De acordo com dados da Anatel, mais de 3 milhões de queixas foram registradas em 2024 apenas nos canais da agência – a maioria envolve problemas de atendimento e falhas na comunicação.
“Parte da questão está na forma como as empresas captam e interpretam a Voz do Cliente”, avalia Carlos Sena, fundador da AIDA, plataforma de IA generativa especializada na análise de interações com clientes.
“Telecom é um setor com volume altíssimo de interações e grande diversidade de motivos de contato. Se essa massa de dados não é processada com profundidade, a empresa corre o risco de tomar decisões com base em suposições ou percepções isoladas – e não no que de fato o cliente está dizendo”, explica o executivo.
Nesse cenário, a IA generativa pode ser considerada uma das maiores aliadas do setor: a tecnologia é capaz de identificar rapidamente padrões de insatisfação, gargalos operacionais e demandas recorrentes em insights estruturados e acionáveis, sejam ligações, chats ou mesmo áudios.
Insights rastreados

Uma das promessas da Inteligência Artificial generativa é ampliar a capacidade de análise sem depender de regras fixas ou amostragens limitadas. No caso da AIDA, isso significa processar 100% dos contatos dos clientes em todos os canais, reduzindo vieses humanos na escolha de quais chamadas ouvir e como interpretá-las.
“Cada insight gerado pode ser rastreado até a interação original, o que garante confiança, auditabilidade e ação baseada em fatos, não percepções”, analisa o especialista.
Para preservar a confiabilidade, a plataforma da companhia é constantemente atualizada e refinada com base nos padrões do próprio negócio.

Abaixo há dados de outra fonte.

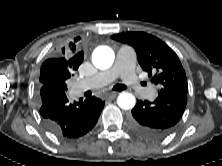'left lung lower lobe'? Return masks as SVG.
Listing matches in <instances>:
<instances>
[{"instance_id":"0a47b994","label":"left lung lower lobe","mask_w":222,"mask_h":166,"mask_svg":"<svg viewBox=\"0 0 222 166\" xmlns=\"http://www.w3.org/2000/svg\"><path fill=\"white\" fill-rule=\"evenodd\" d=\"M187 103V92L176 89L160 90L151 103L138 100L132 109L131 127L139 134L161 138L172 132Z\"/></svg>"}]
</instances>
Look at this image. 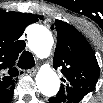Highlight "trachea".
Instances as JSON below:
<instances>
[{
    "label": "trachea",
    "instance_id": "3493384b",
    "mask_svg": "<svg viewBox=\"0 0 103 103\" xmlns=\"http://www.w3.org/2000/svg\"><path fill=\"white\" fill-rule=\"evenodd\" d=\"M35 65L33 55L29 51H24L19 59L18 66L22 69H30Z\"/></svg>",
    "mask_w": 103,
    "mask_h": 103
}]
</instances>
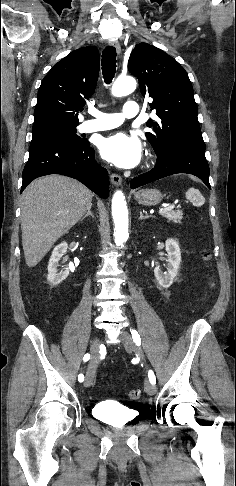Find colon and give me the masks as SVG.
Returning a JSON list of instances; mask_svg holds the SVG:
<instances>
[{
    "label": "colon",
    "instance_id": "obj_1",
    "mask_svg": "<svg viewBox=\"0 0 236 486\" xmlns=\"http://www.w3.org/2000/svg\"><path fill=\"white\" fill-rule=\"evenodd\" d=\"M204 256H205V259H208V257H209L207 253H205ZM128 396L131 400H138L141 396V390L140 389H132L129 392Z\"/></svg>",
    "mask_w": 236,
    "mask_h": 486
}]
</instances>
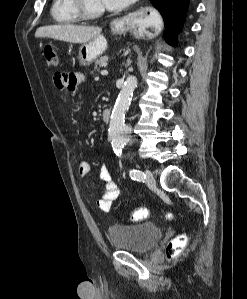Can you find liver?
<instances>
[{
	"instance_id": "obj_1",
	"label": "liver",
	"mask_w": 247,
	"mask_h": 299,
	"mask_svg": "<svg viewBox=\"0 0 247 299\" xmlns=\"http://www.w3.org/2000/svg\"><path fill=\"white\" fill-rule=\"evenodd\" d=\"M101 31L100 27L60 24L39 27L35 32V37H47L70 43L84 44L100 36Z\"/></svg>"
}]
</instances>
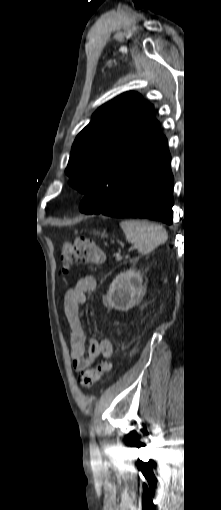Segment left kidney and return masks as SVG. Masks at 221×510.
I'll use <instances>...</instances> for the list:
<instances>
[{
    "instance_id": "1",
    "label": "left kidney",
    "mask_w": 221,
    "mask_h": 510,
    "mask_svg": "<svg viewBox=\"0 0 221 510\" xmlns=\"http://www.w3.org/2000/svg\"><path fill=\"white\" fill-rule=\"evenodd\" d=\"M142 275L134 269L120 273L111 283L103 304L119 311H128L145 292Z\"/></svg>"
}]
</instances>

Mesmo assim, a curadoria humana continua no centro da evolução do modelo, garantindo que ele se adapte ao contexto real dos clientes.
“Profissionais de CX ajustam comandos e orientam o treinamento da IA garantindo que o entendimento de contexto, discurso e intenção acompanhe as nuances da linguagem dos clientes ao longo do tempo”, afirma.

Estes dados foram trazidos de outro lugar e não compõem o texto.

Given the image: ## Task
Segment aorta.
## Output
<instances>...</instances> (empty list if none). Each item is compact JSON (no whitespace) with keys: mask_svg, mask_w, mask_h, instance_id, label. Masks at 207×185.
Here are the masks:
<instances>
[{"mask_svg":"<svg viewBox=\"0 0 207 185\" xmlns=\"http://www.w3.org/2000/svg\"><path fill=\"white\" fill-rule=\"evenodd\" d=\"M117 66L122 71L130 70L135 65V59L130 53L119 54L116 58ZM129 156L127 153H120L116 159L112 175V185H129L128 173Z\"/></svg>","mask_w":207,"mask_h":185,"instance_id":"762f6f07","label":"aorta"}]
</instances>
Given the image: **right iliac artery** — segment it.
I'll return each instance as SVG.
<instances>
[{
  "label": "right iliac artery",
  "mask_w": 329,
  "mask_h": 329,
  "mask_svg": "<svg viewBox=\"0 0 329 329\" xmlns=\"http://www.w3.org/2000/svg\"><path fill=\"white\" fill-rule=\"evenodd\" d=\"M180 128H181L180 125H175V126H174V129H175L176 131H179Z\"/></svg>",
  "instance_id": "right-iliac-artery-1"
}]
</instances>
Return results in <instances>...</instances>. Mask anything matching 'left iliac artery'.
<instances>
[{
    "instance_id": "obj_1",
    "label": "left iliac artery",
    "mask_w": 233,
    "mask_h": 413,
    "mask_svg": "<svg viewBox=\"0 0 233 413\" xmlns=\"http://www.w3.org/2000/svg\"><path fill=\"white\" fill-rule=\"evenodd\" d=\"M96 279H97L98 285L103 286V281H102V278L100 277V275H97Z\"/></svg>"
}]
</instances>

IA como aliada na prevenção do churn
Em um setor essencial com forte pressão por retenção, cada ruído no atendimento pode virar um adeus de algum consumidor – cenário em que agir rápido faz toda a diferença.

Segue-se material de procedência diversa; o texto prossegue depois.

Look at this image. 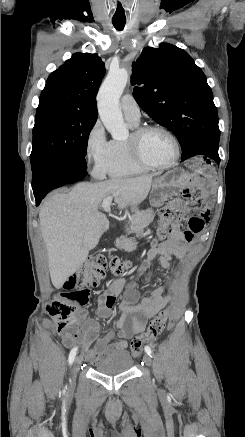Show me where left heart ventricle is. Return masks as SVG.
Segmentation results:
<instances>
[{"instance_id":"b2bd125f","label":"left heart ventricle","mask_w":245,"mask_h":437,"mask_svg":"<svg viewBox=\"0 0 245 437\" xmlns=\"http://www.w3.org/2000/svg\"><path fill=\"white\" fill-rule=\"evenodd\" d=\"M139 149L144 159L155 164L169 163L175 154L172 141L158 130L146 132L140 138Z\"/></svg>"}]
</instances>
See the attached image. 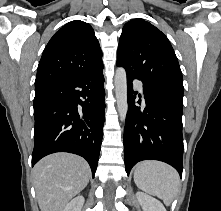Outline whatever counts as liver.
<instances>
[{
	"instance_id": "6515ba94",
	"label": "liver",
	"mask_w": 221,
	"mask_h": 211,
	"mask_svg": "<svg viewBox=\"0 0 221 211\" xmlns=\"http://www.w3.org/2000/svg\"><path fill=\"white\" fill-rule=\"evenodd\" d=\"M34 186L41 211H63L88 184L90 167L81 157L55 153L33 169Z\"/></svg>"
}]
</instances>
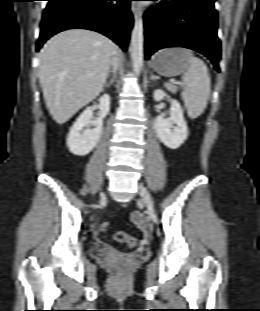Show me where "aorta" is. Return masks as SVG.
Wrapping results in <instances>:
<instances>
[{
    "instance_id": "obj_1",
    "label": "aorta",
    "mask_w": 260,
    "mask_h": 311,
    "mask_svg": "<svg viewBox=\"0 0 260 311\" xmlns=\"http://www.w3.org/2000/svg\"><path fill=\"white\" fill-rule=\"evenodd\" d=\"M143 31L142 18L137 16L130 43L132 67L136 74H139L143 67Z\"/></svg>"
}]
</instances>
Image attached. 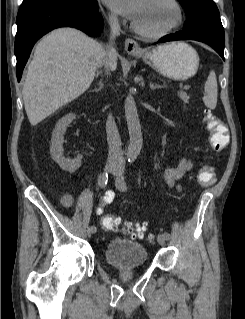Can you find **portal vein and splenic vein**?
<instances>
[{"mask_svg": "<svg viewBox=\"0 0 245 319\" xmlns=\"http://www.w3.org/2000/svg\"><path fill=\"white\" fill-rule=\"evenodd\" d=\"M189 88H190L189 85H185V86L183 87V89H185V90H187V89H189Z\"/></svg>", "mask_w": 245, "mask_h": 319, "instance_id": "1", "label": "portal vein and splenic vein"}]
</instances>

Por isso, a proposta da AIDA vai além de organizar os dados: a plataforma revela onde estão os atritos, por que acontecem e como corrigi-los, de forma contínua e ágil.
“Com dashboards inteligentes e monitoramento contínuo, os times de CX, Qualidade e Produto têm acesso direto aos pontos críticos, sem precisar esperar relatórios manuais ou auditorias pontuais”, esclarece Carlos.
O resultado é um ciclo de correção mais proativo, com foco em ações preventivas e consistência na experiência – estratégia-chave para reduzir o churn em massa.
Personalização em escala: o case Alares
Com presença em mais de 200 cidades com perfis diversos de consumo e infraestrutura, a Alares, operadora de serviços de telecomunicações, apostou na IA generativa para transformar pedidos de cancelamento em conversas altamente personalizadas.
Segundo Alejandro Contreras, CMO da operadora, um projeto-piloto em curso combina IA generativa com comandos rápidos dos operadores para gerar, em milissegundos, respostas adaptadas ao perfil e dialeto do cliente.
“Com apenas alguns inputs, o modelo identifica o sentimento do consumidor, adapta o tom, escolhe o argumento mais eficaz e consulta, de forma simultânea, a oferta mais aderente à realidade local”, explica Alejandro.
Para manter esse ciclo ativo, a AIDA estrutura os dados de cada interação e os conecta aos sistemas de CRM e BI da operadora, permitindo uma visão 360° do cliente. Isso possibilita o refinamento contínuo de scripts, ofertas e jornadas com base em dados reais – não em suposições.
Seis meses após a implementação, a Alares já colhe ganhos claros de eficiência, retenção e inteligência de mercado. “Transformamos voz em ação, aceleramos decisões e escalamos conhecimento – sem abrir mão do toque humano”, conclui Contreras.